In practical terms the drawbacks of both the PVP extraction method and the Investigator Go kit are that the extraction results in the DNA being at a relatively low concentration due to the volume of extraction buffer required. Also any contaminating PCR inhibitors swabbed from the surfaces of interest will be present in the extracts. Both of these concerns can be addressed using a simple purification and concentration step using paramagnetic beads to capture the DNA by Solid Phase Reversible Immobilization (SPRI). Commercially available SPRI beads such as AMpure XP(Beckman Coulter) would be prohibitively expensive as the protocols for the pre-mixed beads requires 1.8 times the volume of beads to be added to the solution being extracted in order to give the correct PEG concentration for DNA binding to the beads.

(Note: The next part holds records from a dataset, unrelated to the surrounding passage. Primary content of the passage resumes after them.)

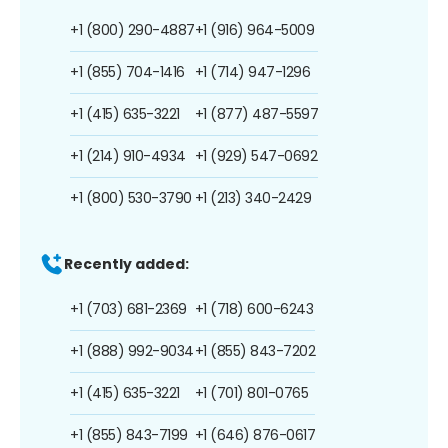
+1 (800) 290-4887
+1 (916) 964-5009
+1 (855) 704-1416
+1 (714) 947-1296
+1 (415) 635-3221
+1 (877) 487-5597
+1 (214) 910-4934
+1 (929) 547-0692
+1 (800) 530-3790
+1 (213) 340-2429
Recently added:
+1 (703) 681-2369
+1 (718) 600-6243
+1 (888) 992-9034
+1 (855) 843-7202
+1 (415) 635-3221
+1 (701) 801-0765
+1 (855) 843-7199
+1 (646) 876-0617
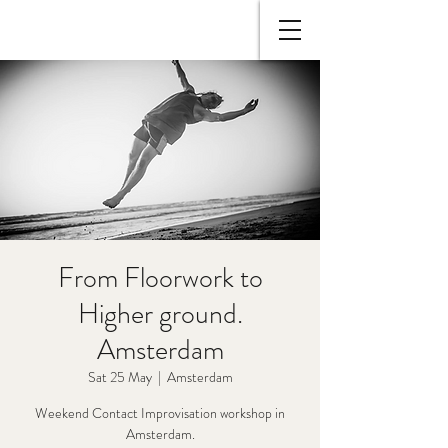
From Floorwork to
Higher ground.
Amsterdam
Sat 25 May
  |  
Amsterdam
Weekend Contact Improvisation workshop in
Amsterdam.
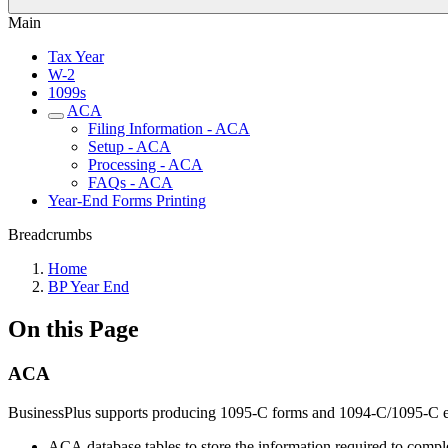
Main
Tax Year
W-2
1099s
ACA
Filing Information - ACA
Setup - ACA
Processing - ACA
FAQs - ACA
Year-End Forms Printing
Breadcrumbs
Home
BP Year End
On this Page
ACA
BusinessPlus supports producing 1095-C forms and 1094-C/1095-C el
ACA database tables to store the information required to comp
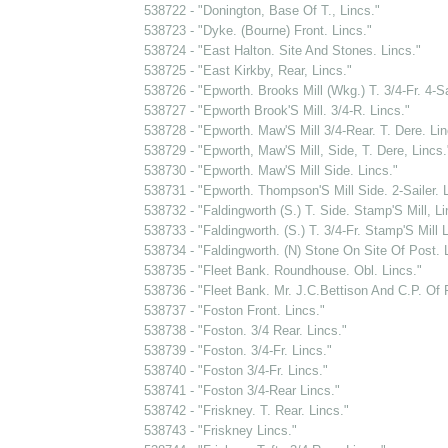
538722 - "Donington, Base Of T., Lincs."
538723 - "Dyke. (Bourne) Front. Lincs."
538724 - "East Halton. Site And Stones. Lincs."
538725 - "East Kirkby, Rear, Lincs."
538726 - "Epworth. Brooks Mill (Wkg.) T. 3/4-Fr. 4-Sai
538727 - "Epworth Brook'S Mill. 3/4-R. Lincs."
538728 - "Epworth. Maw'S Mill 3/4-Rear. T. Dere. Lin
538729 - "Epworth, Maw'S Mill, Side, T. Dere, Lincs.
538730 - "Epworth. Maw'S Mill Side. Lincs."
538731 - "Epworth. Thompson'S Mill Side. 2-Sailer. L
538732 - "Faldingworth (S.) T. Side. Stamp'S Mill, Li
538733 - "Faldingworth. (S.) T. 3/4-Fr. Stamp'S Mill L
538734 - "Faldingworth. (N) Stone On Site Of Post. 
538735 - "Fleet Bank. Roundhouse. Obl. Lincs."
538736 - "Fleet Bank. Mr. J.C.Bettison And C.P. Of 
538737 - "Foston Front. Lincs."
538738 - "Foston. 3/4 Rear. Lincs."
538739 - "Foston. 3/4-Fr. Lincs."
538740 - "Foston 3/4-Fr. Lincs."
538741 - "Foston 3/4-Rear Lincs."
538742 - "Friskney. T. Rear. Lincs."
538743 - "Friskney Lincs."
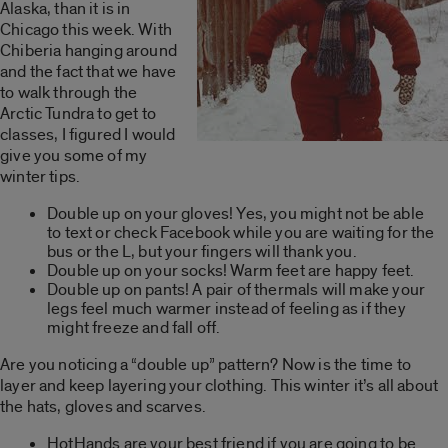
Alaska, than it is in
Chicago this week. With
Chiberia hanging around
and the fact that we have
to walk through the
Arctic Tundra to get to
classes, I figured I would
give you some of my
winter tips.
Double up on your gloves! Yes, you might not be able
to text or check Facebook while you are waiting for the
bus or the L, but your fingers will thank you.
Double up on your socks! Warm feet are happy feet.
Double up on pants! A pair of thermals will make your
legs feel much warmer instead of feeling as if they
might freeze and fall off.
Are you noticing a “double up” pattern? Now is the time to
layer and keep layering your clothing. This winter it’s all about
the hats, gloves and scarves.
HotHands are your best friend if you are going to be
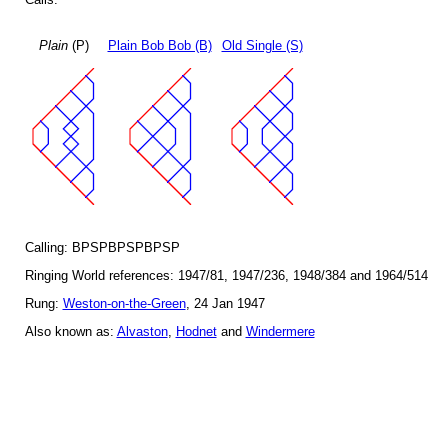
Plain
(P)
Plain Bob Bob (B)
Old Single (S)
Calling: BPSPBPSPBPSP
Ringing World references: 1947/81, 1947/236, 1948/384 and 1964/514
Rung:
Weston-on-the-Green
, 24 Jan 1947
Also known as:
Alvaston
,
Hodnet
and
Windermere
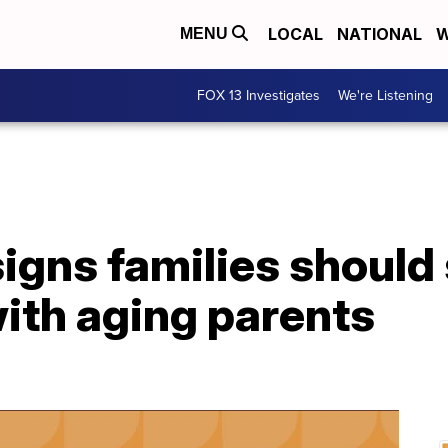
LOCAL
NATIONAL
W
MENU
FOX 13 Investigates
We're Listening
signs families should
with aging parents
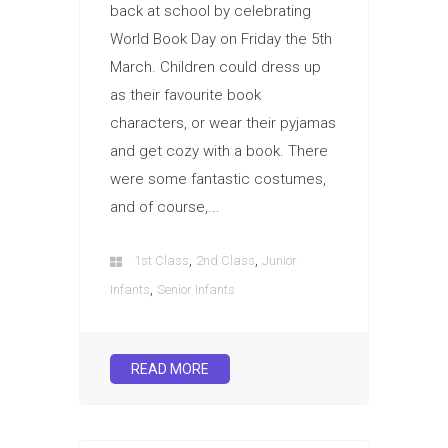
back at school by celebrating
World Book Day on Friday the 5th
March. Children could dress up
as their favourite book
characters, or wear their pyjamas
and get cozy with a book. There
were some fantastic costumes,
and of course,...
,
,
1st Class
2nd Class
Junior
,
Infants
Senior Infants
READ MORE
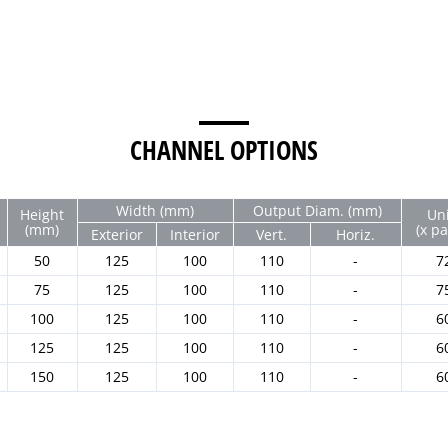
CHANNEL OPTIONS
Width (mm)
Output Diam. (mm)
Height
Uni
(mm)
(x pa
Exterior
Interior
Vert.
Horiz.
50
125
100
110
-
7
75
125
100
110
-
7
100
125
100
110
-
6
125
125
100
110
-
6
150
125
100
110
-
6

The capacity of the beads for DNA binding is in excess of 5 ug per 1μl of beads, therefore the addition of excess beads is unnecessarily expensive. Examination of the original paper describing SPRI beads [] shows that the required beads and PEG/NaCl mix can be added separately. This allows the addition of a small volume of beads and concentrated PEG/NaCl solution which results in the minimum quantity of beads being added along with a volume of PEG/NaCl giving their required final concentrations for efficient DNA binding. The full details are given in materials and methods. Fig. 19 shows the results of testing this method for free and cellular DNA. The recovery efficiency of free DNA was assessed by adding 50 ng of free DNA (quantified by Qubit assay) to 250μl of PVP extraction buffer and purifying the DNA using 2–10μl of beads and the recovered DNA quantified by Qubit assay. Since cellular DNA cannot be accurately quantified by Qubit assay due to the contaminating cellular material, the cellular DNA was quantified by qPCR after normal extraction protocol including proteinase K digestion (250 ng input DNA). The cellular DNA recovered from the bead purification was also quantified by qPCR. The data presented in Fig. 19 for the free DNA shows that due to the high binding efficiency of the beads 2μl already gives around 70% recovery of the input DNA increasing to around 85% recovery with 8μl of beads. Since the elution volume from the beads was in this case 50μl, the DNA concentration has increased from 0.34 ng/μl to 1.3 ng/μl, a 3.8 fold increase in concentration. The data for cellular DNA shows a more gradual increase in binding. We speculate that this is due to the presence of peptides, from the proteinase K digestion, and perhaps cellular RNA competing for binding to the beads. However, the addition of 8–10μl of beads results in a recovery of 70–72%. Since the input DNA was at a concentration of 1 ng/μl this equates to 3.5 fold increase in concentration, similar to that observed for free DNA.